Steel Dynamics acquired OmniSource of Fort Wayne, Ind. in late 2007 and then in June purchased metals recycling business Recycle South in Spartanburg, S.C., and Michigan-based metals recycler Sturgis Iron & Metal. During the second quarter, the company's scrap operations supplied 654,000 tons of ferrous scrap, or 44%, of the tonnage purchased by its steel operations.
However, while the recent consolidation of scrap suppliers by major mini-mill companies may guarantee raw-material supply when steel demand is soaring, it can become a cost albatross when demand weakens. Lower prices for scrap "all sounds fantastic for the cost structure of a mini-mill, where scrap is by far their largest cost," notes analyst Bradford. "Yet, steel prices correlate highly with the price of scrap and mini-mills always make less money when scrap prices are low."
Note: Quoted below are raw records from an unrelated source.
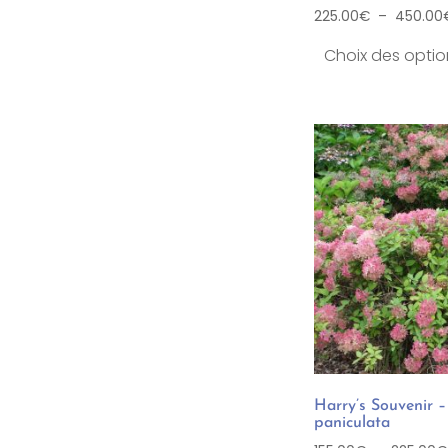
225.00
€
–
450.00
Choix des optio
Harry’s Souvenir 
paniculata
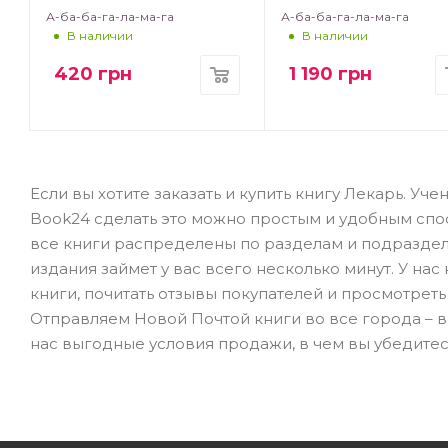
А-ба-ба-га-ла-ма-га
А-ба-ба-га-ла-ма-га
В наличии
В наличии
420
грн
1 190
грн
Если вы хотите заказать и купить книгу Лекарь. Уч
Book24 сделать это можно простым и удобным спо
все книги распределены по разделам и подраздела
издания займет у вас всего несколько минут. У на
книги, почитать отзывы покупателей и просмотреть
Отправляем Новой Почтой книги во все города – в К
нас выгодные условия продажи, в чем вы убедите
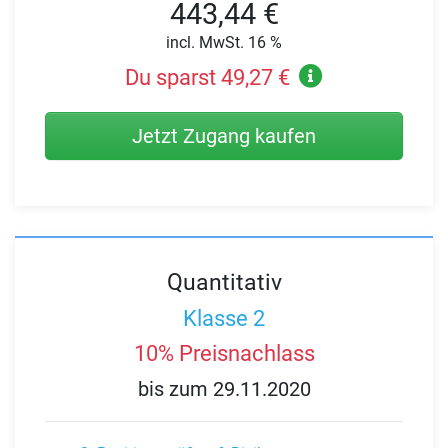
443,44 €
incl. MwSt. 16 %
Du sparst 49,27 €
Jetzt Zugang kaufen
Quantitativ
Klasse 2
10% Preisnachlass
bis zum 29.11.2020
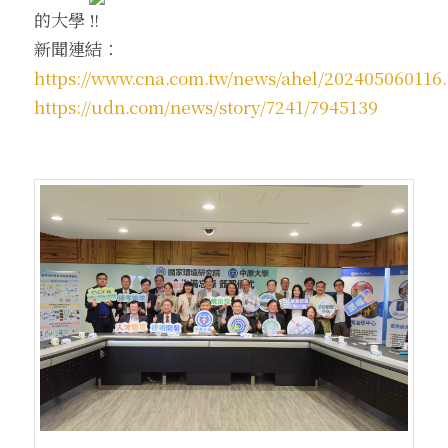
的大學
新聞連結：
https://www.cna.com.tw/news/ahel/202405060116
https://udn.com/news/story/7241/7945139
Four years ago, one of the major steelmakers put into place a system of steel pricing surcharges based upon scrap prices with the steel price calculated near the middle of each month. For example, the price of hot-rolled sheet in coils this year has been based by one mini-mill on the price of #1 busheling scrap in Chicago—which also fell by more than $300 late this summer. Although market economists doubt that the near-future hot-rolled sheet price will drop by anything even close to that much, "customers may still wait to see what happens, thus contributing to the market weakness," says Bradford.